[ovs-dev] ideas for improving the OVS review process

Tonghao Zhang xiangxia.m.yue at gmail.com
Fri Jul 23 12:26:51 UTC 2021


On Wed, Jul 21, 2021 at 2:41 AM Ben Pfaff <blp at ovn.org> wrote:
>
> The OVS review process has greatly slowed over the last few years.  This
> is partly because I haven't been able to spend as much time on review,
> since I was once the most productive reviewer.  Ilya has been able to
Thanks for your work!
> step up the amount of review he does, but that still isn't enough to
> keep up with the workload.
>
> We need to come up with some way to improve things.  Here are a few
> ideas, mostly from a call earlier today (that was mainly about the OVS
> conference).  I hope they will prompt a discussion.
>
> * Since patches are coming in, we have people who are knowledgable about
>   the code.  Those people should be pitching in with reviews as well.
>   It doesn't seem like they or their managers have the right incentives
>   to do that.  Maybe there is some way to improve the incentives.

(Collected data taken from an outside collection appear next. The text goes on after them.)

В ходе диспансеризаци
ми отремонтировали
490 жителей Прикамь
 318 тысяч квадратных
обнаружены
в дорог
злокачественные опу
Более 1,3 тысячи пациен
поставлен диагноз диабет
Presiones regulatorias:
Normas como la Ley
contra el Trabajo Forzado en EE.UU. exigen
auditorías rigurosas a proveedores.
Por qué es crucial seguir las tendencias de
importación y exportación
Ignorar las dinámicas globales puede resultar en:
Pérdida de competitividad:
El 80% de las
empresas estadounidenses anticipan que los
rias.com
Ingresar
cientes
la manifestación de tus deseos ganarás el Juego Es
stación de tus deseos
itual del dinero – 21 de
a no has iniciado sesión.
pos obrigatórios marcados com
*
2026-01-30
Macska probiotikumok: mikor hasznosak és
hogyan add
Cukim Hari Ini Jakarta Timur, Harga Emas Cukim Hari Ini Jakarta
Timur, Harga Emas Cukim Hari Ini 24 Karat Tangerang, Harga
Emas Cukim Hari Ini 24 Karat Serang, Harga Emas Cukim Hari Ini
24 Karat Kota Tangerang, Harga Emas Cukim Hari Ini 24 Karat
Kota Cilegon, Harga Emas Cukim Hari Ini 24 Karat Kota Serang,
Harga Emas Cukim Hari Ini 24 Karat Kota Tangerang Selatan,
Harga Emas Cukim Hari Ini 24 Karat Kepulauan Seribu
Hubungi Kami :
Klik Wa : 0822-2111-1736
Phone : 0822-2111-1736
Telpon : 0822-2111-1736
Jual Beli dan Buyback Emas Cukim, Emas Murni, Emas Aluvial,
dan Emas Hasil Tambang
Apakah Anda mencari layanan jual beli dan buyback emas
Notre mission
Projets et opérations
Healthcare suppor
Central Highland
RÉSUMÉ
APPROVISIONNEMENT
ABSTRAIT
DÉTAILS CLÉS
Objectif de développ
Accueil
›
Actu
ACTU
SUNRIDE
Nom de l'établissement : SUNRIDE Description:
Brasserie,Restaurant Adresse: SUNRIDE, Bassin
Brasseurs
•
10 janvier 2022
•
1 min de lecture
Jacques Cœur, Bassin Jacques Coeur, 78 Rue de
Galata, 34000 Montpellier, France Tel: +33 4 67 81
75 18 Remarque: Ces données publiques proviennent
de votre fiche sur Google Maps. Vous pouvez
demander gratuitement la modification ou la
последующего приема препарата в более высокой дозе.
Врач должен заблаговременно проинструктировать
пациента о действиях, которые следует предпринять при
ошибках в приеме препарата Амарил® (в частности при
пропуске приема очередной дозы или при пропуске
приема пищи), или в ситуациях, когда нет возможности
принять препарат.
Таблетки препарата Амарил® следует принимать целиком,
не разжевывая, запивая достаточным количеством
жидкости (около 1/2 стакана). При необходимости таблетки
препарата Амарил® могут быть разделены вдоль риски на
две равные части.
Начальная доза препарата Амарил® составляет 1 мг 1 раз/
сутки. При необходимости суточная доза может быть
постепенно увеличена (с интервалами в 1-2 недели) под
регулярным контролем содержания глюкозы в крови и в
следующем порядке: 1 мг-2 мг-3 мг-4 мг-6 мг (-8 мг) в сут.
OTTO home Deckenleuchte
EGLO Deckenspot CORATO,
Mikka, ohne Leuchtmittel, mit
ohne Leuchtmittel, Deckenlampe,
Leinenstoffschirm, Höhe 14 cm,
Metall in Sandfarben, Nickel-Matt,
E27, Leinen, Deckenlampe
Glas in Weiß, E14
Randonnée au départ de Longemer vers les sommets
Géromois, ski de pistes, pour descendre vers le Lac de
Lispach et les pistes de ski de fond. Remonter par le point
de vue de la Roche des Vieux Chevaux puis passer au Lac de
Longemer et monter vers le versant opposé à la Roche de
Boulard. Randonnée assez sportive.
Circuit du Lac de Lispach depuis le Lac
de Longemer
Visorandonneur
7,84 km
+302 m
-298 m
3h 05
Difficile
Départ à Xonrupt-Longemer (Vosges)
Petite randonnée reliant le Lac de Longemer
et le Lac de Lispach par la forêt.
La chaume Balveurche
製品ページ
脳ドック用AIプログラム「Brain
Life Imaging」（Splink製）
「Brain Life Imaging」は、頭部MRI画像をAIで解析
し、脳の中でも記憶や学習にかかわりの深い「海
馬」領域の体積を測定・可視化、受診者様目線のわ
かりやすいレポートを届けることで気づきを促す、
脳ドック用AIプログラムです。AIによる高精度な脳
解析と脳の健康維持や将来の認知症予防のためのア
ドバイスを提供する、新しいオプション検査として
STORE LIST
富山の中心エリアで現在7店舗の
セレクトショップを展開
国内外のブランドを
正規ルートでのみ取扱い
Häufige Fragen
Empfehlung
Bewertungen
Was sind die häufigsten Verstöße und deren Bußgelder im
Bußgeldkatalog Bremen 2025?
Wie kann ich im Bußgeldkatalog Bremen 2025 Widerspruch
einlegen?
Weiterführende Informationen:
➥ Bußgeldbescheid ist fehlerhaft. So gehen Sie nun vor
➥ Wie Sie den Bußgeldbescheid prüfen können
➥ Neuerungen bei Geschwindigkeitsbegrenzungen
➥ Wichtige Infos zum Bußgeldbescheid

Do we need more maintainers? even though there are many maintainers, but
a few people are active. Am I wrong ?
> * The Linux kernel uses something like a "default accept" policy for
>   patches that superficially look good and compile and boot, if there is
>   no review from a specific maintainer within a few days.  The patches
>   do get some small amount of review from a subsystem maintainer.  OVS
>   could adopt a similar policy.
Good.
I think we should make sure every patch is reviewed. The patches sent
firstly and which we
think are important, review them. Patches sent from maintainers are
important, and others' patches
is important too. So far as I know, linux kernel makes sure  every
patch is reviewed, no matter who
sent them.
> * Some lack of review can be attributed to a reluctance to accept a
>   review from a reviewer who is at the same company as the patch
>   submitter.  There is good reason for this, but it is certainly
>   possible to get quality reviews from a coworker, and perhaps we should
>   relax the convention.
There still are people who contributed to ovs,just for fun.
> * A flip side of the above could be to codify the requirement for review
>   from a non-coworker.  This would have the benefit of being able to
>   push back against requests to commit unreviewed long series on the
>   basis that it hasn't been reviewed by a third party.
>
> I hope that there can be some discussion here.